Patientin 2: 3 Monate nach perf. Excimerlaser-Keratoplastik à chaud (8,5/8,6 mm). Die lockeren Hornhautfäden wurden entfernt

Diskussion

Diese Doppelkasuistik betont die breite Differenzialdiagnose und die daraus potenziell resultierenden therapeutischen Schwierigkeiten bei kontaktlinsenassoziierten Keratitiden. Fehldiagnosen sind aufgrund atypischer Erscheinungsbilder in der frühen Phase häufig. Jedoch gibt es einige klinische Anzeichen, die den Augenarzt warnen sollten. Eine gründliche Anamnese des Kontakts mit Tieren oder kontaminiertem Wasser steigert die Angst vor Pilz- oder Akanthamöbeninfektionen. Eine Kontaktlinsenanamnese lässt uns manchmal a priori zu Unrecht eine solitäre Akanthamöbenkeratitis vermuten. Eine sehr schnell fortschreitende eitrige stromale Keratitis deutet auf eine Pseudomonas-Infektion hin [3]. Pilzkeratitiden können als haloförmiges Infiltrat mit möglichen Satellitenläsionen erscheinen [1, 4, 10]. Zu diesem Krankheitsbild sind das pyramidenförmige Hypopyon und das Hornhautinfiltrat mit intaktem Epithel assoziiert, in Deutschland auch als BB-1- und BB-2-Zeichen nach Behrens-Baumann bekannt [2, 11]. Aus unserer Erfahrung ist der Vorderkammerreizzustand ein kritisches prognostisches Kriterium bei allen mykotischen Keratitiden.
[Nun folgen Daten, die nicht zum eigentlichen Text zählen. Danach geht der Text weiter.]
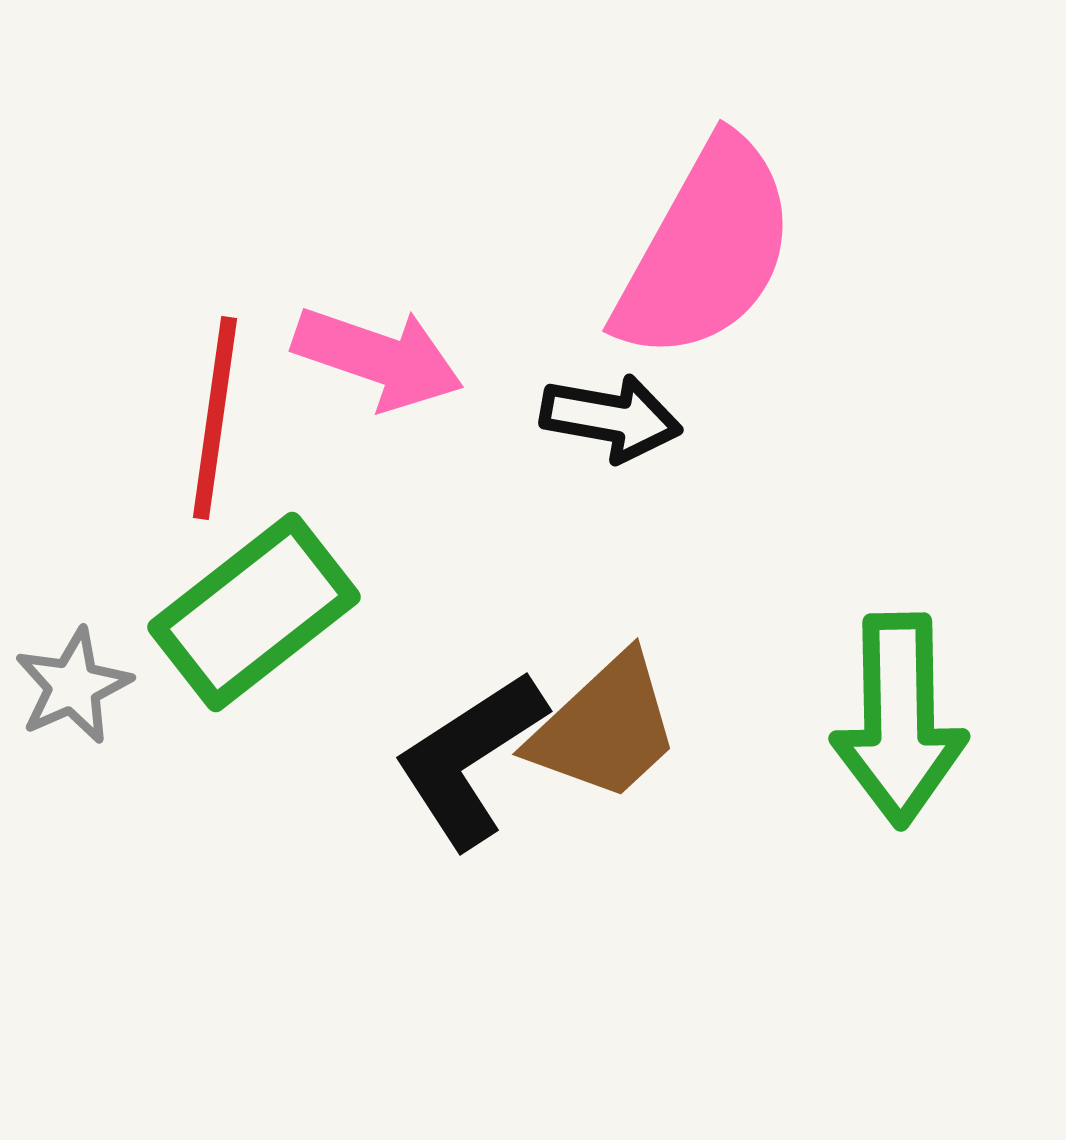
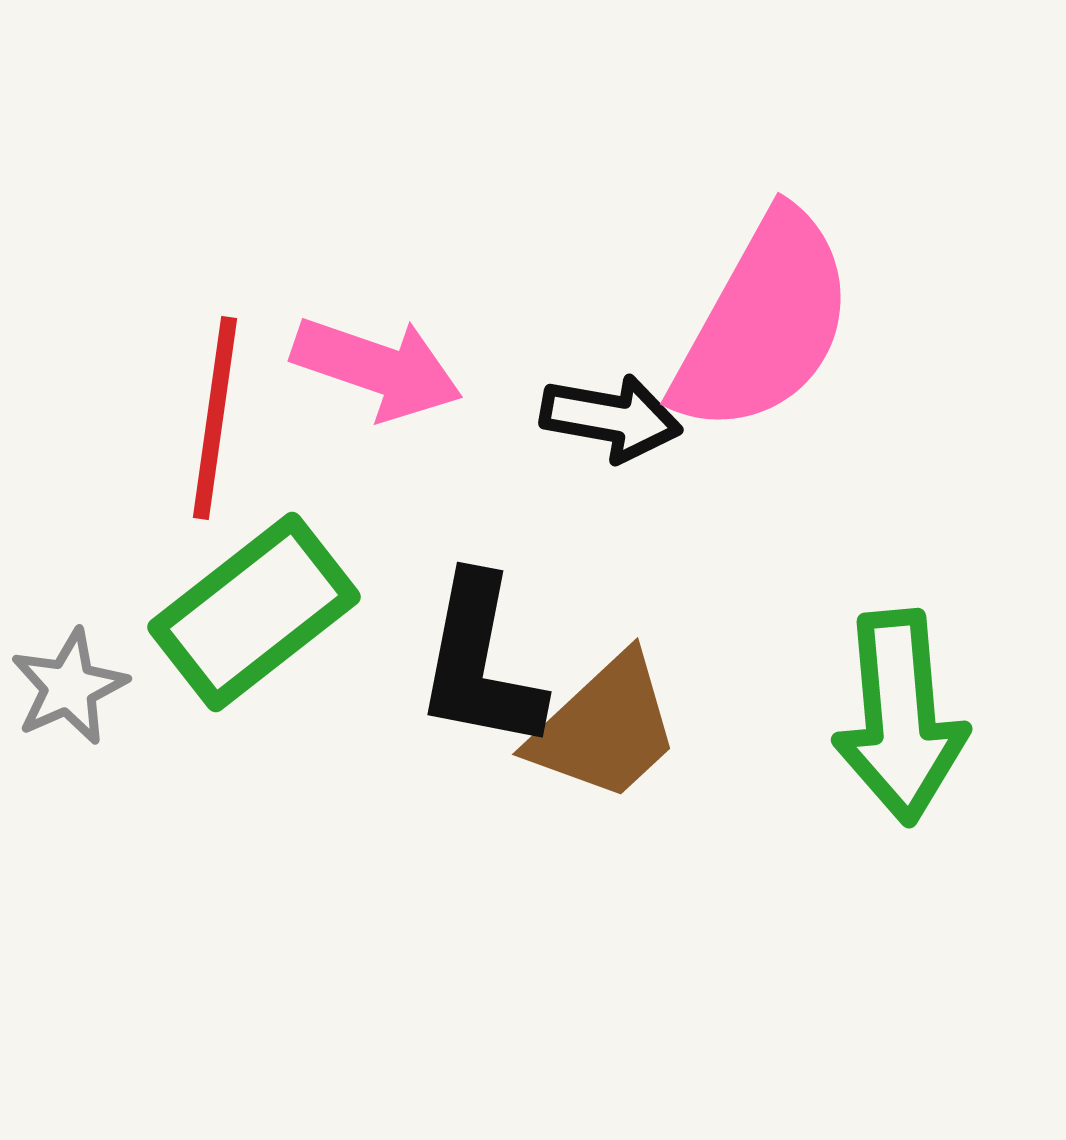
pink semicircle: moved 58 px right, 73 px down
pink arrow: moved 1 px left, 10 px down
gray star: moved 4 px left, 1 px down
green arrow: moved 1 px right, 3 px up; rotated 4 degrees counterclockwise
black L-shape: moved 10 px right, 96 px up; rotated 46 degrees counterclockwise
Die wiederkehrenden Akanthamöbeninfektionen werden als Frühzeichen durch das sog. „Dirty-Epithelium“ gekennzeichnet, Schmerzen sind typischerweise stark, aber uneinheitlich [5].

Eine angemessene Behandlung kann nur durch ein systematisches Vorgehen erreicht werden. Aufgrund der möglichen Mischinfektion sind wir der Meinung, dass alle diagnostischen Modalitäten – Polymerasekettenreaktion (PCR), In-vitro-Kultivierung, Histologie und in vivo konfokale Mikroskopie am Aufnahmetag – parallel durchgeführt werden sollten [4, 8, 11]. Konfokale Mikroskopie ist nicht als ein alleinstehendes diagnostisches Verfahren anzusehen, sondern als Ergänzung zu dem Spektrum der diagnostischen Modalitäten besonders bei atypischen Hornhautbefunden. Die Interpretation der konfokalen Mikroskopie hängt von der Expertise des Untersuchers ab [6].

Wertschätzendes interdisziplinäres Zusammenarbeiten mit der Mikrobiologie ist unerlässlich zur Identifizierung der Pathogene und Anpassung der Therapie. Bei Verdacht auf Pilzinfektion (mit unbekanntem Erreger) sollte topisches Voriconazol 2 % als Primärbehandlung eingeleitet werden, denn der antimykotische Wirkstoff kann auch gegen andere Erreger wie Akanthamöben wirken [1, 7]. In beiden Fällen war die zeitnahe perforierende Excimerlaser-Keratoplastik mit Einzelknüpfnähten und adäquater Lokaltherapie über 8 Wochen therapeutisch erfolgreich.

Fazit für die Praxis

Bei jeder unklaren oder therapieresistenten kontaktlinsenassoziierten Keratitis sollte an eine Mischinfektion gedacht werden, und eine Polymerasekettenreaktion (PCR), In-vitro-Kultivierung, Histologie und in vivo konfokale Mikroskopie sollten am Aufnahmetag parallel durchgeführt werden.